En 2019, un.e salarié.e LGBT+ sur quatre avait été victime d’au moins une agression au sein de son entreprise selon une enquête de l’Ifop pour L’Autre Cercle. “Aujourd’hui, le monde de l’entreprise condamne de plus en plus les violences sexistes et sexuelles ou les violences liées au genre qui, il y a quelques années, pouvaient sembler ordinaires”, informe Flore Amposta-Brunel. 

M

Mégenrer : Désigner une personne par l’identité de genre à laquelle elle ne s’identifie pas. Il peut s’agir d’utiliser le pronom “il” pour désigner une femme transgenre. Cet acte est perçu comme une violence par celles et ceux qui en sont la cible. 

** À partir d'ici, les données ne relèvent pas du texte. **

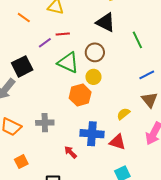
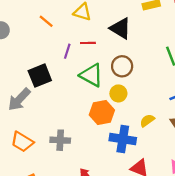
black triangle: (105, 22) -> (120, 28), moved
purple line: (45, 43) -> (67, 51), turned -40
yellow semicircle: (123, 114) -> (147, 120), moved
blue cross: (92, 134) -> (123, 139), moved

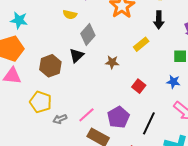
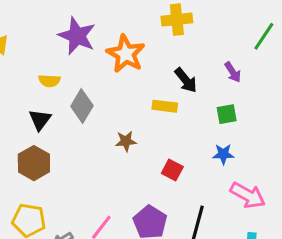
black arrow: (159, 20) -> (186, 80), moved, turned -30
yellow rectangle: (141, 44) -> (165, 106), turned 56
black triangle: (77, 55) -> (40, 120), moved

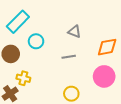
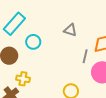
gray line: (69, 57) -> (85, 56), moved, turned -64

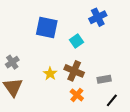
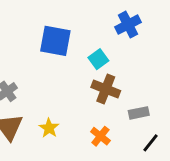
brown cross: (74, 71) -> (106, 89), moved
yellow star: (50, 74) -> (49, 128), moved

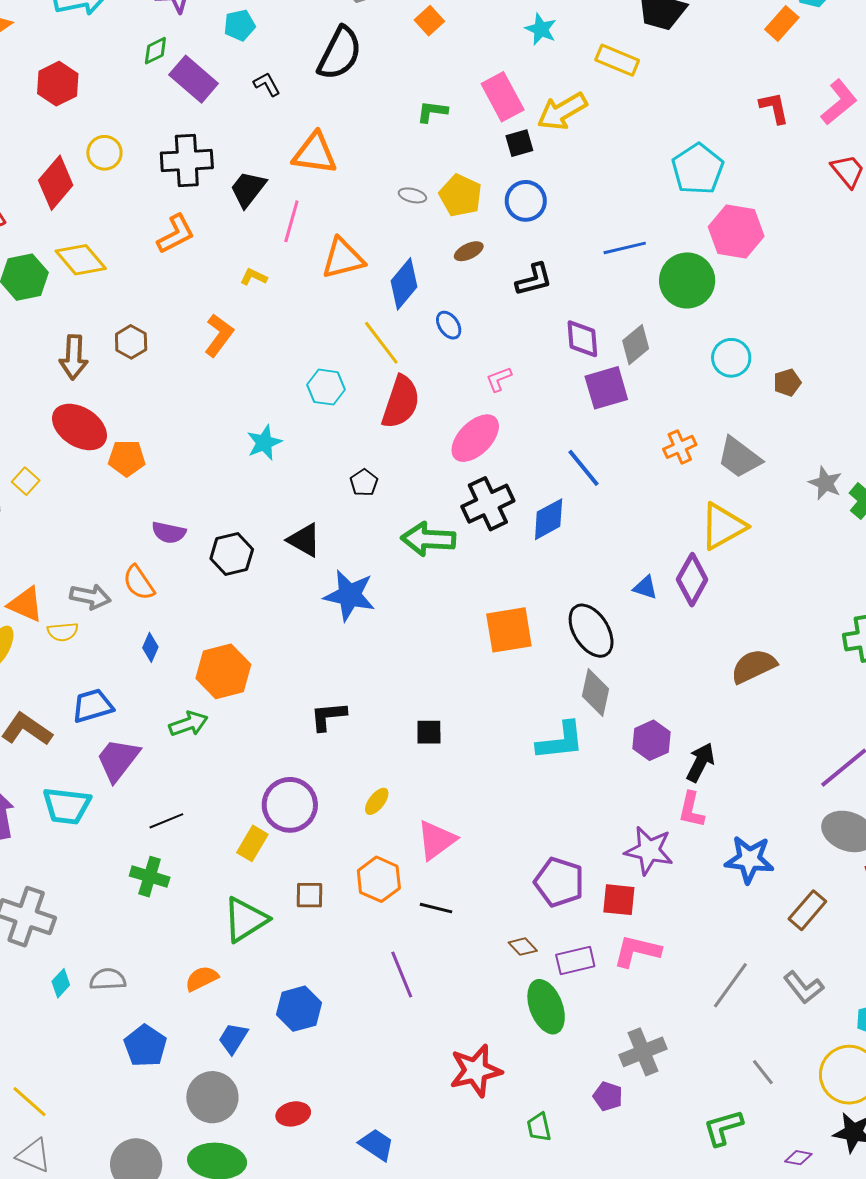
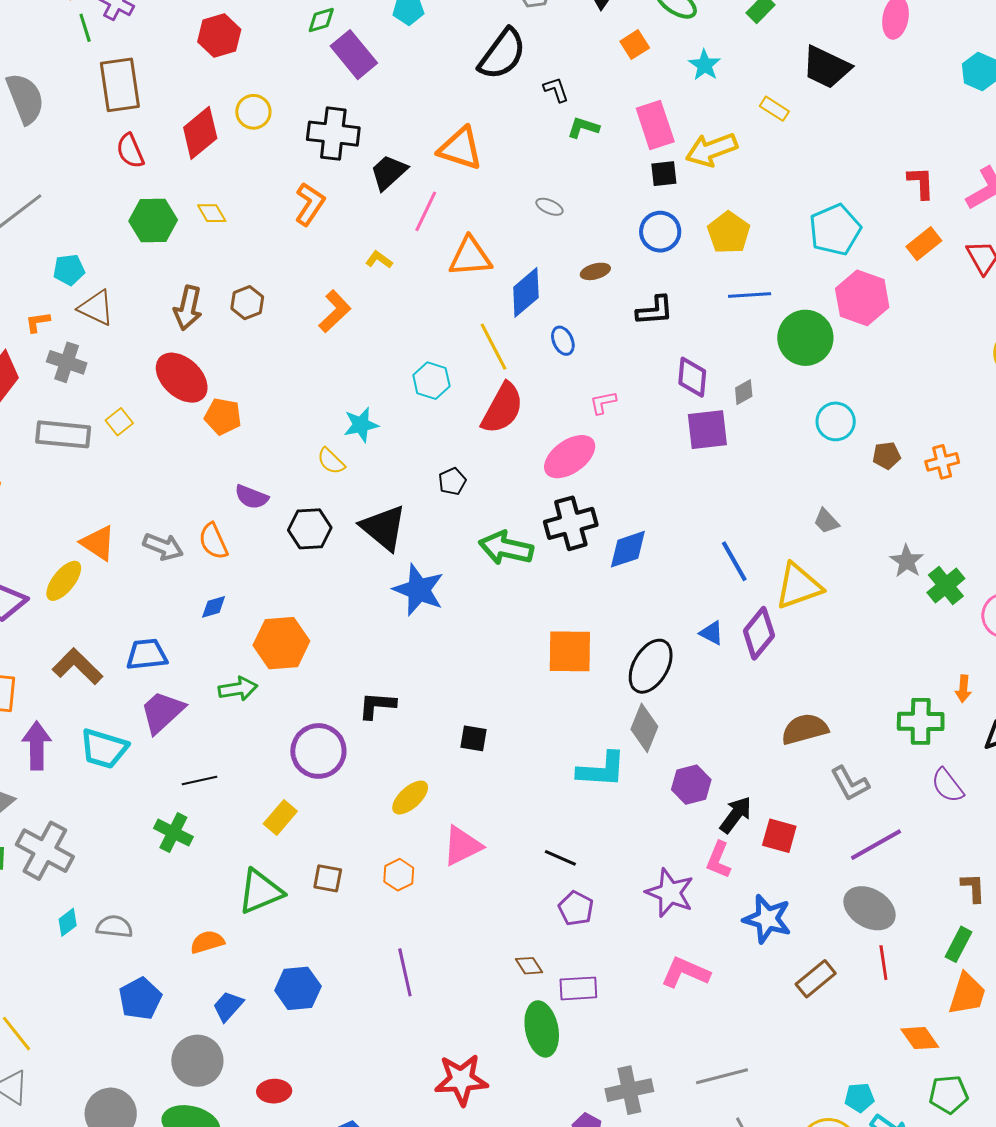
orange square: (429, 21) -> (635, 45), moved
orange rectangle: (782, 23) -> (924, 244), moved
yellow rectangle: (617, 60) -> (774, 109), size x0.7
black L-shape: (267, 84) -> (556, 90), moved
yellow pentagon: (460, 196) -> (729, 233), moved
orange L-shape: (176, 234) -> (310, 204), turned -39
yellow diamond: (81, 260) -> (212, 213), size x0.6
gray diamond: (636, 345) -> (744, 392), size x0.7
orange cross: (680, 447) -> (942, 462), moved
gray trapezoid: (739, 458) -> (826, 521), size x0.6
blue line: (584, 468) -> (734, 561), moved
black triangle: (304, 540) -> (384, 528), size x1.4
black ellipse: (591, 631) -> (651, 666), turned 52
yellow semicircle: (63, 632) -> (331, 461), moved, turned 40
blue diamond: (150, 647) -> (214, 607), turned 40
yellow ellipse: (377, 801) -> (410, 798), size x1.4
purple circle: (290, 805) -> (318, 751), moved
orange hexagon: (379, 879) -> (399, 875), size x0.7
purple pentagon: (559, 882) -> (576, 908), size x0.7
red square: (619, 900) -> (779, 836), moved
black line: (436, 908) -> (560, 858), moved
pink L-shape: (637, 951) -> (685, 972), moved
gray line: (730, 985) -> (722, 1076), moved, turned 30
gray L-shape: (804, 987) -> (850, 784), moved

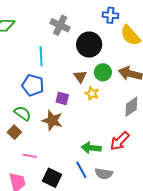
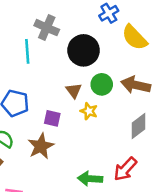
blue cross: (110, 15) -> (109, 13), turned -35
cyan line: (41, 56) -> (27, 51), moved
brown star: (52, 120) -> (41, 146), turned 30

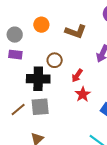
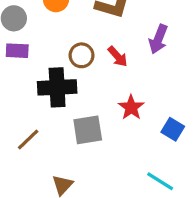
red arrow: (77, 75) -> (118, 56), moved, turned -72
gray square: (40, 107) -> (88, 130), moved

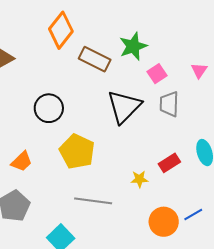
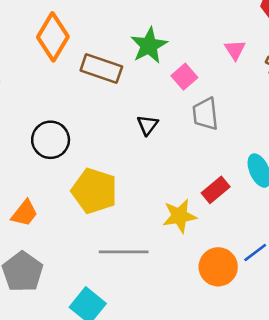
pink triangle: (199, 71) -> (235, 50), moved
black triangle: (124, 107) -> (148, 125), size x0.5
yellow star: (139, 179) -> (180, 216), size x1.5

Microagression : Propos ou comportements envers la communauté LGBTQ+ qui peuvent paraître banals (dans une société hétéronormative et cisgenre) mais qui sont perçus comme péjoratifs, insultants voire violents. L’auteur.e de ces microaggressions n’est pas toujours conscient du caractère “blessant” de ses gestes et/ ou paroles. 

N

Non binaire : Une personne dont le genre qui lui a été assigné à la naissance ne lui correspond pas. C’est aussi une personne qui s’émancipe de la binarité des genres (qui ne se ressent ni femme, ni homme). Aujourd’hui, 13% des personnes ayant entre 18 et 30 ans se définissent comme non-binaires, d’après un sondage 20 Minutes et OpinionWay. 

O

Orientation sexuelle : Il y a une diversité d’orientations sexuelles comme l’homosexualité (être attiré.e par une personne du même genre), l’hétérosexualité (être attiré.e par une personne du genre “opposé”), la bisexualité (être attiré.e par une personne de genre masculin comme féminin), de la pansexualité (être attiré.e par une personne peu importe son genre). 

Q

Queer : Ensemble de personnes qui ne se reconnaît pas dans la norme binaire des genres et des sexualités et qui refuse d’être associé à un groupe social. 

S

Sexe attribué à la naissance : En France, les professionnels de santé attribuent un sexe (masculin ou féminin) à chaque personne qui naît en fonction de ses caractéristiques biologiques. “Pourquoi nom et prénom ne suffisent pas à identifier une personne. Pourquoi le sexe doit encore figurer sur la majorité de nos documents administratifs ?”, interroge Flore Amposta-Brunel.

T

Transgenre : Une personne designée femme qui se sent appartenir au genre masculin et une personne désignée homme qui se sent appartenir au genre féminin. Certaines personnes transgenres décident de transitionner, de faire une transition de genre : elles passent du genre qui leur a été assigné au genre auxquelles elles se sentent appartenir. Précisons que chaque personne transgenre vit sa transition à sa manière et à des degrés divers. Certaines ressentent le besoin de la chirurgie, d’autres non.